Qualche volta Budai esce dall’albergo. Fuori trova una quantità esorbitante di pedoni e di veicoli: ressa, suono di clacson; non riesce a spiegarsi dove si dirigano tutti così in fretta, chi sia quella gente, da dove venga quella piena inarrestabile di esseri umani. I colori del viso degli abitanti sono diversi, dal nero carbone al bianco latte, passando per il bruno: la maggior parte di essi nasce da un incrocio di razze; ma egli non riesce a capire se si trovi in Europa, in Africa, in Asia o in quale altro continente sconosciuto.
Entra in quella che sembra una grande chiesa: non è un luogo di culto cristiano, né ebraico, né musulmano. C’è una cerimonia funebre. Un sacerdote alza e spalanca le braccia, tanto che le ampie maniche dell’abito talora gli scivolano fino ai gomiti: chiude gli occhi con un’espressione quasi voluttuosa, e declama delle parole con voce metallica, ripetendole due volte. Queste parole producono nell’uditorio l’effetto di un’eccitazione senza freni: tutti cominciano a singhiozzare, a gridare e si prosternano a terra finendo l’uno sull’atro.

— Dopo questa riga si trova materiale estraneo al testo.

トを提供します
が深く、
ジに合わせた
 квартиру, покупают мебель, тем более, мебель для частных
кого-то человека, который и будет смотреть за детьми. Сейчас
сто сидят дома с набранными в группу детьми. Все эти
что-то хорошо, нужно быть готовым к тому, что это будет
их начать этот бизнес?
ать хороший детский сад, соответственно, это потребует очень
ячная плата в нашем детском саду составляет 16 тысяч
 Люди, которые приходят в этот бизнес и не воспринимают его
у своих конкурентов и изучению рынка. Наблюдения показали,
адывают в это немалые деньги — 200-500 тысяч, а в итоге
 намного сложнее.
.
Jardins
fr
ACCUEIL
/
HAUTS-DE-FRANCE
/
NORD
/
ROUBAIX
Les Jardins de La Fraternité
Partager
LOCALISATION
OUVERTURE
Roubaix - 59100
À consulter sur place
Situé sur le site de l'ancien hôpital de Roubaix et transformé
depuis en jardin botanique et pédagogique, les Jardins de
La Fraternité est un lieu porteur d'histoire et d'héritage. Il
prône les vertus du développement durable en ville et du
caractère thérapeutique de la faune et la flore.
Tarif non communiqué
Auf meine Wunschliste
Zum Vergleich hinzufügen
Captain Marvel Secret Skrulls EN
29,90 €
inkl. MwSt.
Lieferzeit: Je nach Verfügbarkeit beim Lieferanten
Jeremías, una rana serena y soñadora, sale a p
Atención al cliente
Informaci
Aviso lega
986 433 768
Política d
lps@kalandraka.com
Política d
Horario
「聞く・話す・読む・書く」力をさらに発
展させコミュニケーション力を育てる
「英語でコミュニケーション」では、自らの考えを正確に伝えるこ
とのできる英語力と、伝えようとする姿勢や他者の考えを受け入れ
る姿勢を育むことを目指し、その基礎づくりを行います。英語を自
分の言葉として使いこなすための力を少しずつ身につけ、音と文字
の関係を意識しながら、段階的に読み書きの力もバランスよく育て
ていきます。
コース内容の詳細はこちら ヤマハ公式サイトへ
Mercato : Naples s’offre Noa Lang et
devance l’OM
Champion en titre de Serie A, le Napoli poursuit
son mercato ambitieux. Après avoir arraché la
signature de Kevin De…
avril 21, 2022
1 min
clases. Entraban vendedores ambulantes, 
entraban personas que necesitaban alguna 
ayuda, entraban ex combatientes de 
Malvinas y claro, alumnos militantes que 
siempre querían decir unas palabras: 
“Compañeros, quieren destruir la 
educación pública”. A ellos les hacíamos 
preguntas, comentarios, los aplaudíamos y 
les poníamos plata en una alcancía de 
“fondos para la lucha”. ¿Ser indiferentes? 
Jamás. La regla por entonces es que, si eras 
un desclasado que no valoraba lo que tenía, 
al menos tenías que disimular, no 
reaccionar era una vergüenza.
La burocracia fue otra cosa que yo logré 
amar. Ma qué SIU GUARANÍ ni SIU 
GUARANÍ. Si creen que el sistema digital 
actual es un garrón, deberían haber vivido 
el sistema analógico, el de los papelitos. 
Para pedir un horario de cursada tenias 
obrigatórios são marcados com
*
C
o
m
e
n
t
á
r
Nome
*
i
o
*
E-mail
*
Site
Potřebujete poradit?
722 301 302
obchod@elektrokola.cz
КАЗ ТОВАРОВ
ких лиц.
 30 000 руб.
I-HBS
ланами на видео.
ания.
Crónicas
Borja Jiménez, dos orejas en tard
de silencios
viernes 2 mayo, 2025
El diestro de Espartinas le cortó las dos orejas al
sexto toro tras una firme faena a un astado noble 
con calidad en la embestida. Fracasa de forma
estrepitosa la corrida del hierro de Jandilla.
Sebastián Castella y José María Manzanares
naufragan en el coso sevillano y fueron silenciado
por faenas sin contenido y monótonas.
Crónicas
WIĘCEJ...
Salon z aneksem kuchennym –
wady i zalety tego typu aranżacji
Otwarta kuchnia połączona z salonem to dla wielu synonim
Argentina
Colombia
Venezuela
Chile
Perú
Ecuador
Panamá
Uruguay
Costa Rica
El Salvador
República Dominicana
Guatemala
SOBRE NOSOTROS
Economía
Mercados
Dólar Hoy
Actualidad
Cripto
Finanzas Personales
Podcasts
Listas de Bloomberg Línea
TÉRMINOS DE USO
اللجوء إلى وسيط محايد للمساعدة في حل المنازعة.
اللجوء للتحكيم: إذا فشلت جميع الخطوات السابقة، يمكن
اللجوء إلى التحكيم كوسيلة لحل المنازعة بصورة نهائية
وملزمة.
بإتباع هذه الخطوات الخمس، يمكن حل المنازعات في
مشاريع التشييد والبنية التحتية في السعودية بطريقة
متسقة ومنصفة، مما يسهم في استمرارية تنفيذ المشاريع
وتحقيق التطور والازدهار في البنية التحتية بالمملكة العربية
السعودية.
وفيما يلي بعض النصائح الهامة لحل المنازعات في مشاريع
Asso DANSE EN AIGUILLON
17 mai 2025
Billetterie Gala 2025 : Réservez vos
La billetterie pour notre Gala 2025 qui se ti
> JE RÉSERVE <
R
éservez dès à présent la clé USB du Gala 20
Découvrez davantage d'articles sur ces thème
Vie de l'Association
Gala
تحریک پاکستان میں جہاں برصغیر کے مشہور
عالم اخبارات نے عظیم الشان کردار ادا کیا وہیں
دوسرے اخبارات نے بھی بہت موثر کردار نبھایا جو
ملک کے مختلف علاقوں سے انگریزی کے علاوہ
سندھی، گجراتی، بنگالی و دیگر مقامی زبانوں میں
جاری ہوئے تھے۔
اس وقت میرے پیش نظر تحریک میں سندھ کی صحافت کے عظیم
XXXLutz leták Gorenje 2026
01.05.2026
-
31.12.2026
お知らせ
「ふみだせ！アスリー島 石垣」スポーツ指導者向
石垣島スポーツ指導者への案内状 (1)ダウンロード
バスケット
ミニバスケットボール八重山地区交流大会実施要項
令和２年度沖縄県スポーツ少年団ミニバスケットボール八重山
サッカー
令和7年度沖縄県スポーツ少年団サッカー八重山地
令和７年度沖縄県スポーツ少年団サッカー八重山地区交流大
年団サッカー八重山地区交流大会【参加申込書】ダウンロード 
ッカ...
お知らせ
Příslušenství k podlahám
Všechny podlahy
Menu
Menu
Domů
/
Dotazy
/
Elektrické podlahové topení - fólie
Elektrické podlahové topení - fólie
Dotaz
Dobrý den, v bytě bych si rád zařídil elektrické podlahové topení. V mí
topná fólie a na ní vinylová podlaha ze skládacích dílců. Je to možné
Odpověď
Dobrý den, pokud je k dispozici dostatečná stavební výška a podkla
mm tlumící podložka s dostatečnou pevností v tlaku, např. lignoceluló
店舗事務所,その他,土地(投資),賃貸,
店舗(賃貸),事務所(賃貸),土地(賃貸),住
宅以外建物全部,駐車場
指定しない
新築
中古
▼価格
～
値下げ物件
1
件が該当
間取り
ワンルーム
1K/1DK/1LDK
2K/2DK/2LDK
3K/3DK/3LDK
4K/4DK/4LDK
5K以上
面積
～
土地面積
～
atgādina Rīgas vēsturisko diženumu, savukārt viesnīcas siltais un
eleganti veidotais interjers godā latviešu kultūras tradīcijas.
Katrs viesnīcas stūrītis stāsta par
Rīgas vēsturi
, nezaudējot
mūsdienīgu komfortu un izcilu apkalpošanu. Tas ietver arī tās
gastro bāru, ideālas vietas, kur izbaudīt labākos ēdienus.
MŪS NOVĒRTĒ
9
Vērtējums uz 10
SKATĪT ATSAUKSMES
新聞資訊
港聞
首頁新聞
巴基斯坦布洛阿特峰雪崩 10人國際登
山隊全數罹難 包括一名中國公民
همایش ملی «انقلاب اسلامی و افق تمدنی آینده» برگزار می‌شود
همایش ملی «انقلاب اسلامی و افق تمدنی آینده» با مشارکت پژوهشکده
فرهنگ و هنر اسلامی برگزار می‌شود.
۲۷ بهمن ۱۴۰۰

Si spogliano, restando in lunghi mutandoni, nonostante il freddo, quasi a offrire la propria nudità a Qualcuno.
Budai si sente contagiare dall’ebbrezza di quella devozione; e prova il desiderio di gettarsi sul pavimento insieme agli altri. È come stordito, invaso da una gioia estatica, felice di fondersi nella grande comunità dei credenti: è la prima e unica volta che si sente come gli altri. Ma quando si rivolge al sacerdote prima in latino e in greco, poi in ebraico, il sacerdote rimane immoto, e sul suo volto non appare alcun segno di comprensione. Mai, mai Budai potrà varcare la barriera invisibile che lo tiene lontano da tutti.
Budai rimane ancora qualche tempo nella città sconosciuta. Viene cacciato dall’albergo, e non riesce a rientrarvi. Perde la ragazza bionda. Gli resta una sola passione: la caparbietà, quell’indefinibile accanirsi, quell’inspiegabile furore, quella resistenza che gli impedisce di arrendersi. Vuole andarsene: questa è la cosa essenziale, l’unica cosa essenziale. Un giorno trova un lago, con l’acqua che muove e si agita: un piccolo lago che, forse, prima o poi sarebbe confluito in un fiume, e il fiume nel mare; e lì Budai avrebbe potuto trovare un porto, una nave e sarebbe stato libero di andare a casa. È pieno di fiducia, sebbene per lui il mondo delle parole condivise resti ancora chiuso.